Un décret précisant les modalités d'application de l'article L130-11 du code de la route qui prévoit d'interdire la retransmission des messages d'alerte de ce type d'appareils (ou applications), comme prévu par la Loi d'Orientation des Mobilités (LOM), vient de paraître. Il fixe une partie des modalités nécessaires à cette mise en œuvre… L'interdiction sera ainsi prise par le préfet sur proposition de la police ou de la gendarmerie, et les informations indiquant "les voies ou portions de voies concernées et (...) la date et les heures de commencement et de fin de cette interdiction" seront "communiquées (...) au moyen d'un système d'information permettant de garantir leur confidentialité et leur intégrité lors de la transmission."

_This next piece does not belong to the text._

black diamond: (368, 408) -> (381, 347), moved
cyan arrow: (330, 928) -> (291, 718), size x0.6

Mais attention, les "modalités techniques d'échanges" avec les exploitants de ces services "ainsi que les moyens à mettre en place pour en assurer la protection et la destruction après utilisation" doivent encore être "définis par arrêté du ministre de l'intérieur pris après avis de l'Agence nationale de la sécurité des systèmes d'information", stipule également le décret paru au JO de ce 20 avril… En clair, ce n'est pas prêt. D'ailleurs, il est prévu que le décret entre "en vigueur le 1er novembre 2021" seulement.

Dix ans que ça dure…

C'est en 2011 que les assauts ont commencé. À l’époque, le gouvernement avait carrément émis le vœu d'interdire ces avertisseurs de radars. Mais l'affaire s'était soldée par un simple changement de vocabulaire : le mot "radar" était banni de toutes les alertes, et les dispositifs étaient rebaptisés en "assistants d'aide à la conduite". Pour finir, surtout, ça donnait l'impression d'un véritable coup de pub pour ces derniers !

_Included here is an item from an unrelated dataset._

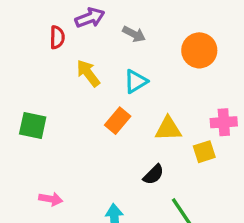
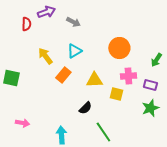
orange circle: (199, 50) -> (119, 48), moved
yellow arrow: (88, 73) -> (45, 56), moved
yellow square: (204, 152) -> (116, 94), turned 32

Avec la LOM, promulguée à la toute fin décembre 2019, la brèche paraît cette fois bien ouverte, mais la flèche est loin de taper dans le mille. Si le texte donne en effet "un cadre pour permettre la neutralisation des services de ces assistants d'aide à la conduite, afin d'éviter que ces différents services ne puissent avertir les conducteurs de l'existence de contrôles", indique Me Tichit, il ne cible absolument pas les contrôles de vitesse. "On imaginait que cette neutralisation vise surtout à éviter de prévenir la présence de radars, or la loi ne les concerne pas du tout".

Pour l'heure, l'article L130-11 du code de la Route, relatif à cette nouvelle mesure, pointe uniquement les contrôles routiers de dépistage d'alcoolémie, de stupéfiants, les contrôles de vérification effectués dans le cadre de poursuite d'actes de terrorisme, de personnes recherchées, de vol, de recel, de trafic de stupéfiants, d'armes, d'explosifs, pour prévenir une atteinte grave à la sécurité des personnes et des biens, pour des crimes ou délits punis d'au moins trois ans d'emprisonnement. Exit les contrôles radars. Du moins, pour l'instant…

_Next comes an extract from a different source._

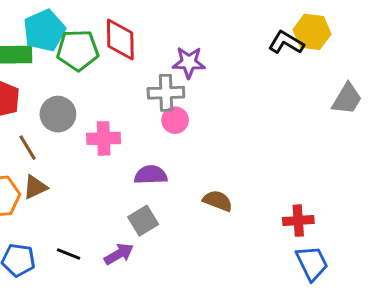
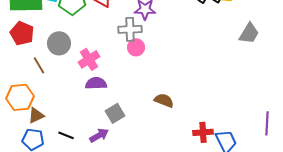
pink cross: (104, 138) -> (89, 59), turned -30
purple semicircle: (151, 175) -> (96, 83), moved
brown triangle: (35, 187) -> (36, 115), moved
red cross: (298, 221) -> (203, 132), moved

"La durée de cette interdiction ne peut excéder deux heures" pour les contrôles d'alcoolémie ou de stupéfiants, "ou douze heures s'il concerne une autre opération", dixit encore l'article. "Les voies ou portions de voies concernées ne peuvent s'étendre au-delà d'un rayon de dix kilomètres autour du point de contrôle routier lorsque celui-ci est situé hors agglomération et au-delà de deux kilomètres (…) en agglomération", détaille-t-il également.

Une neutralisation pas encore effective

Une telle loi était-elle bien nécessaire pour ce genre de contrôles ? On peut s'interroger puisque par le passé, en des circonstances certes exceptionnelles, il est déjà arrivé que Coyote suspende par exemple son service. C'est ce que l'entreprise nous a indiqué pour ce qui est des "attentats terroristes (janvier et novembre 2015)", et ce, "afin d'avoir la certitude qu'aucune de ses alertes ne puisse être détournée au profit d'un ou plusieurs individus dangereux qui souhaiteraient déjouer les contrôles de police". Coyote n'a donc "aucun état d'âme" pour ces "cas d’inhibitions ponctuelles prévus par le décret (les contrôles anti criminalité, et les tests d'alcoolémie et de drogues), pour une période définie et dans une zone donnée".

Mais en l'état, toute la réglementation nécessaire n'est de toute façon pas encore au point pour permettre de telles inhibitions. Et une fois que cela le sera - peut-être d'ici la fin 2021, compte tenu de la date d'entrée en vigueur du décret -, il restera à vérifier que le procédé soit vraiment utilisé. Et ça, ce n'est pas gagné !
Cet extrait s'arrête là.